[Extracted records]
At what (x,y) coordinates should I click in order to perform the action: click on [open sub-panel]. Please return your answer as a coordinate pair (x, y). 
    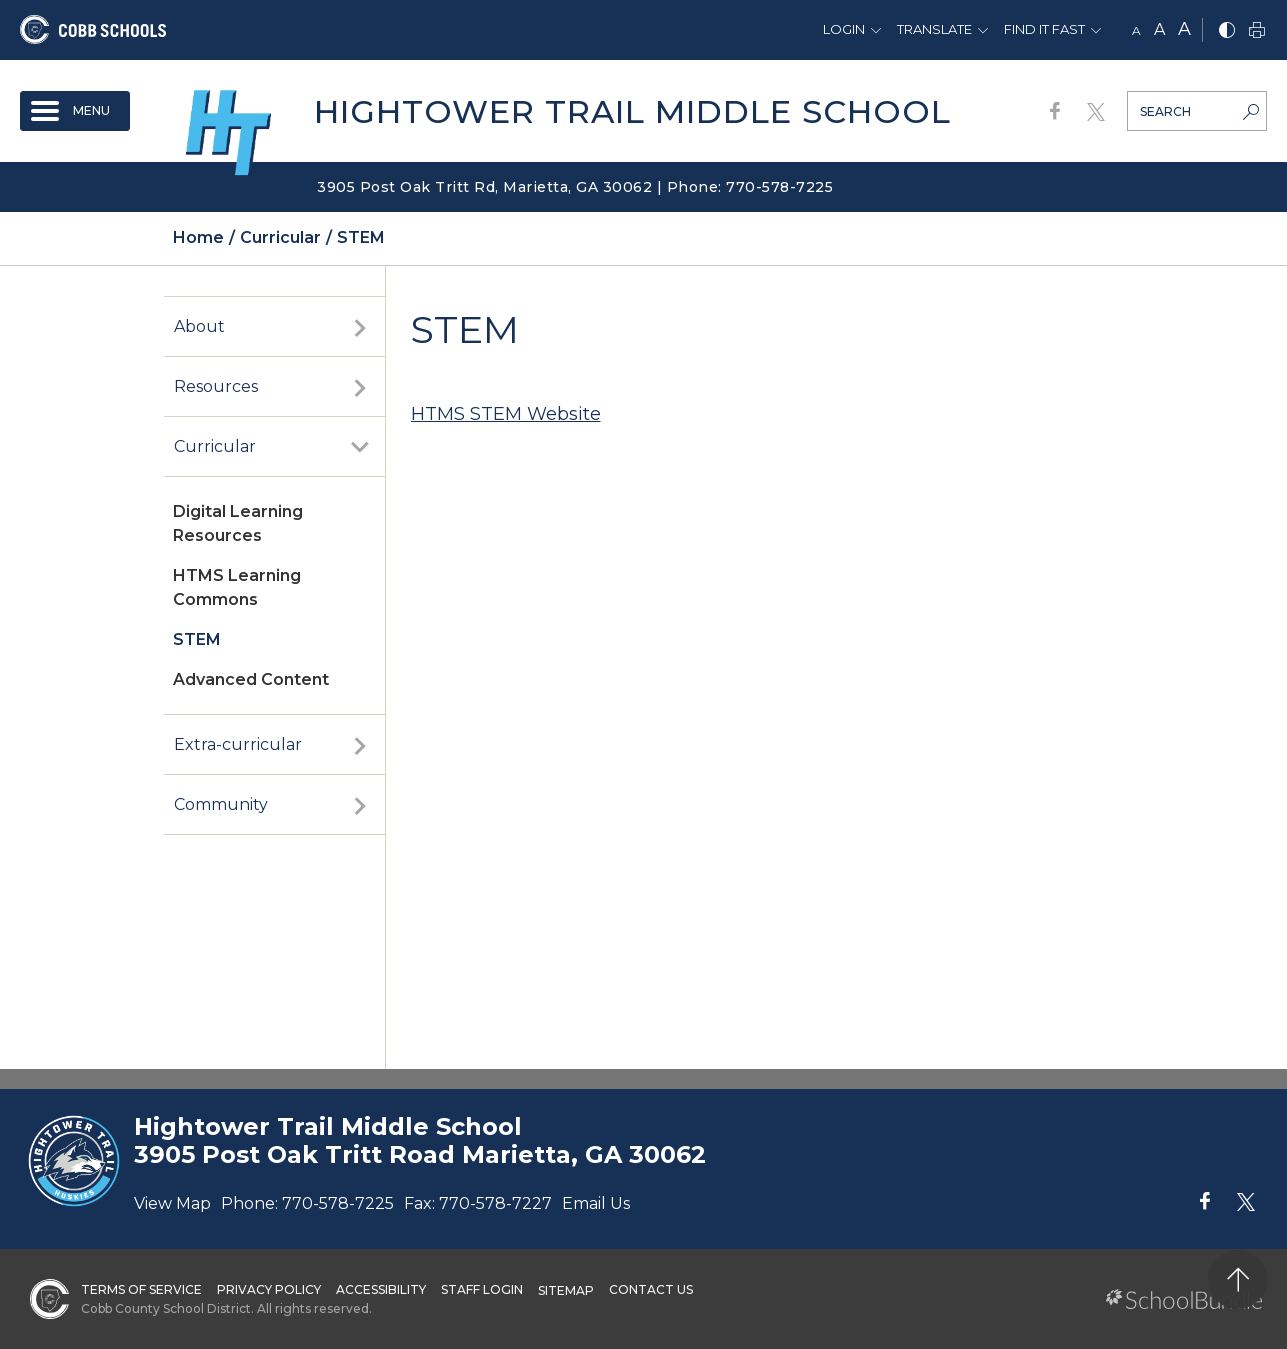
    Looking at the image, I should click on (360, 327).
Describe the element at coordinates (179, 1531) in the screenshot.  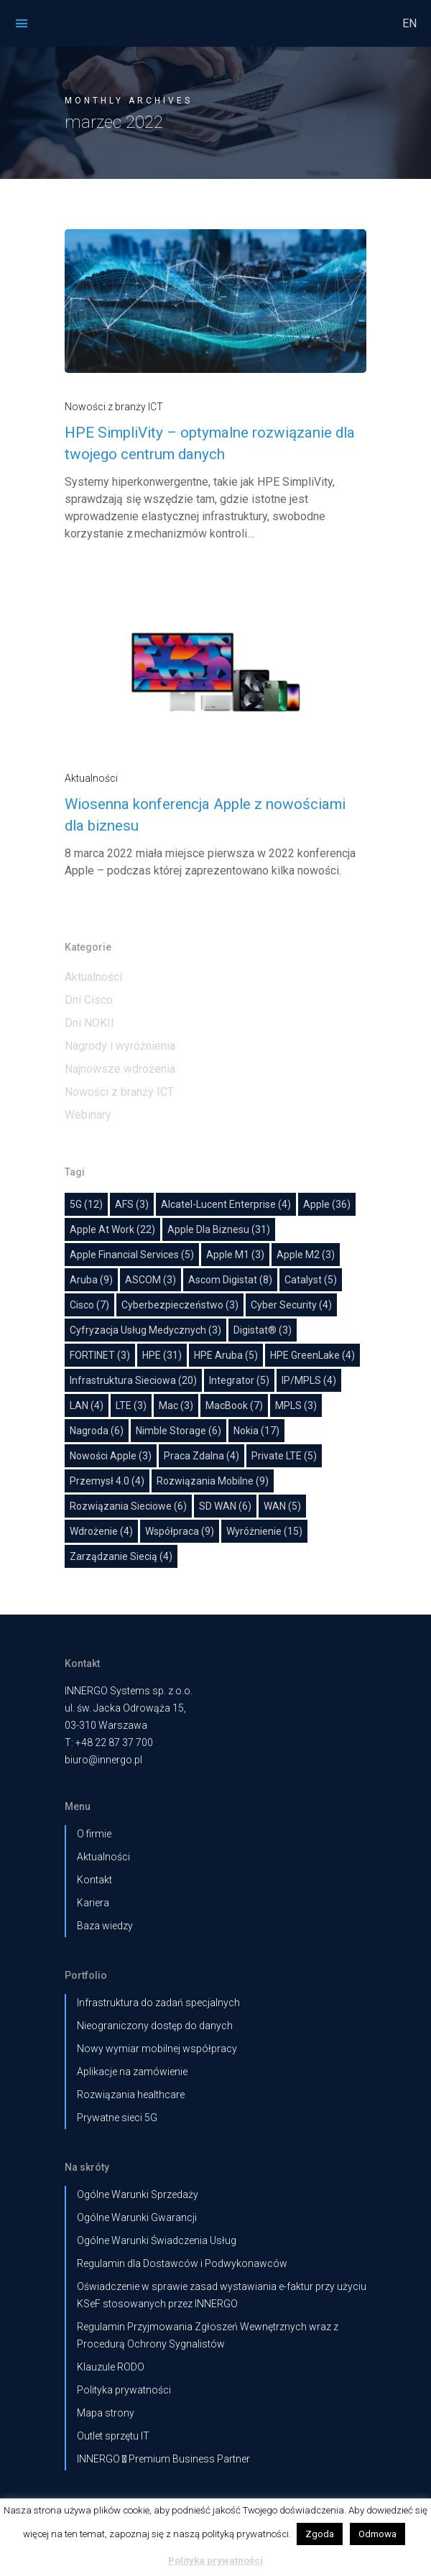
I see `współpraca [współpraca (9 elementów)]` at that location.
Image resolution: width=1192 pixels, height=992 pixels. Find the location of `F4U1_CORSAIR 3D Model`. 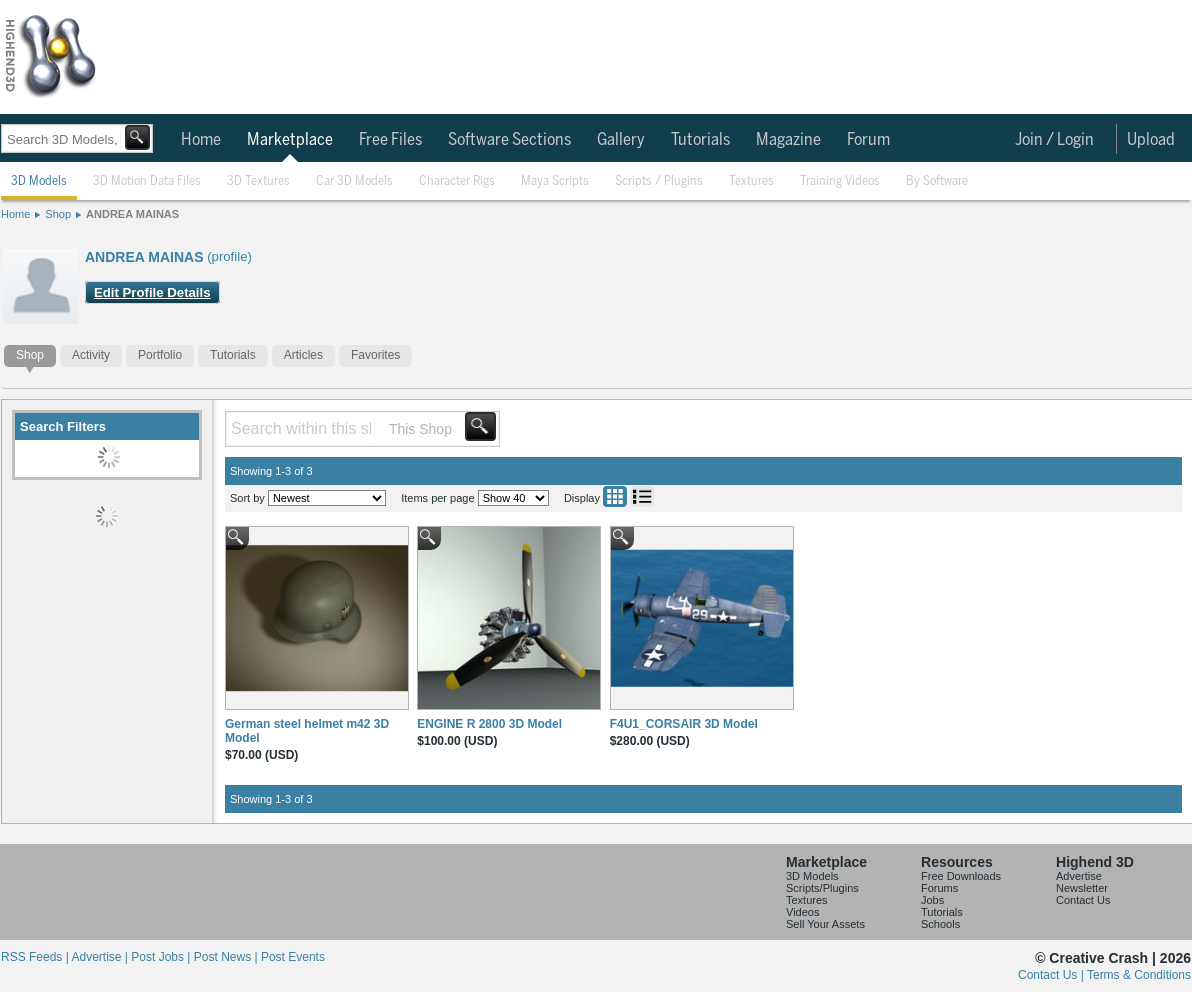

F4U1_CORSAIR 3D Model is located at coordinates (684, 724).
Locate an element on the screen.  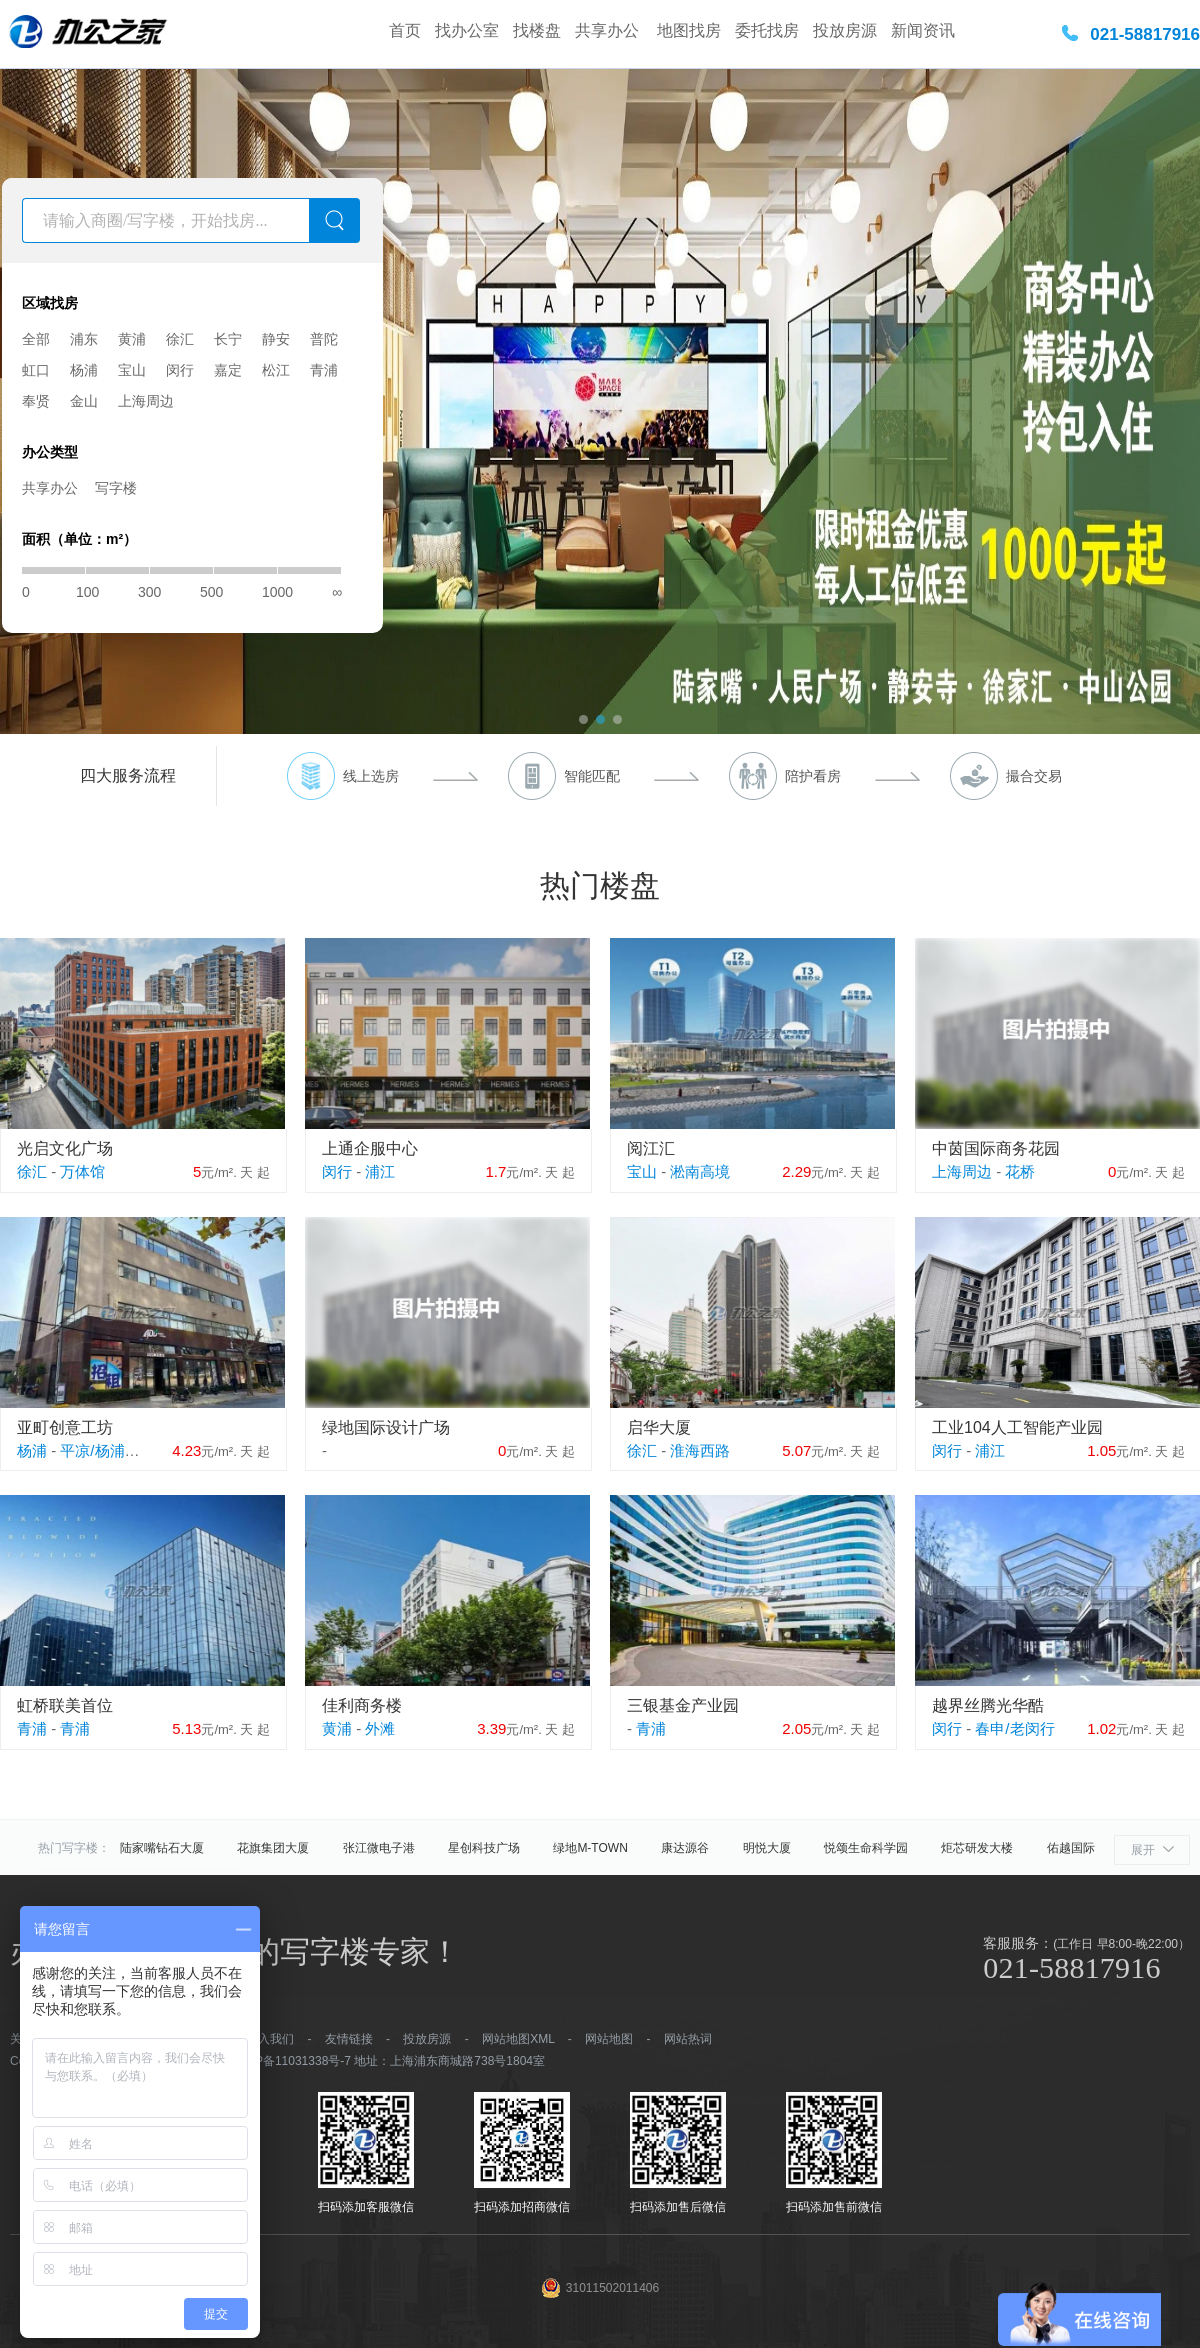
虹口 is located at coordinates (36, 370).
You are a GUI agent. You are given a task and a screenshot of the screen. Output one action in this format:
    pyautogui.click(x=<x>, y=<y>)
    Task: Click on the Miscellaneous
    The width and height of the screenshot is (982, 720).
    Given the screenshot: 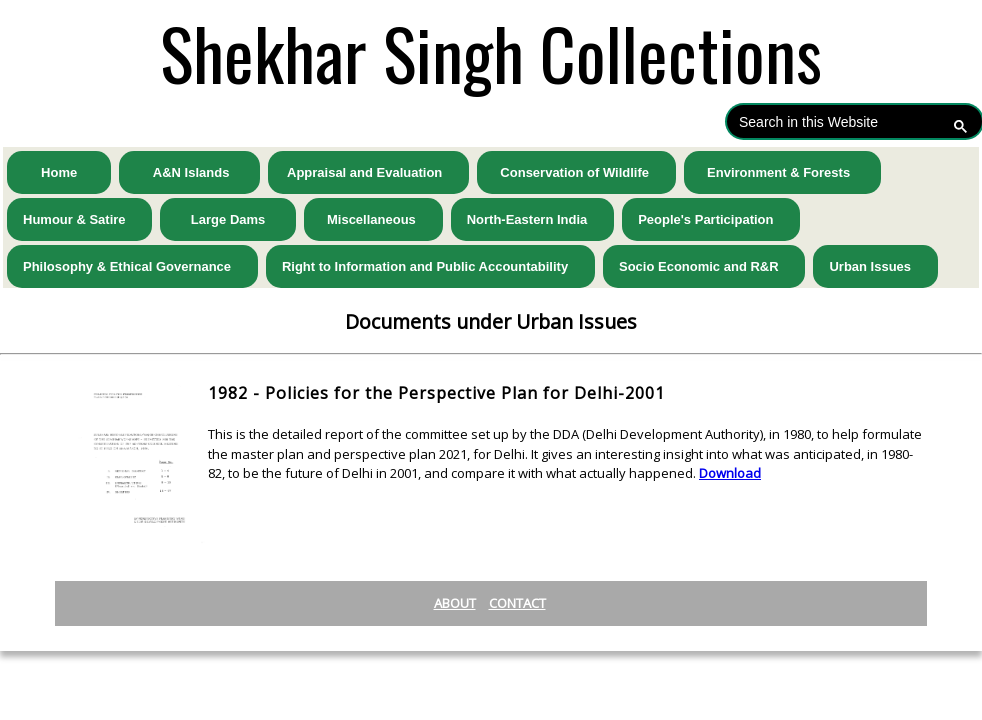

Problem statement: The range to set down runs from the line containing "You are a GUI" through the final line of the data, both ends included; give it exactly and drop the pictures.

Answer for this exercise:
You are a GUI agent. You are given a task and a screenshot of the screen. Output one action in this format:
    pyautogui.click(x=<x>, y=<y>)
    Task: Click on the Miscellaneous
    The width and height of the screenshot is (982, 720).
    Given the screenshot: 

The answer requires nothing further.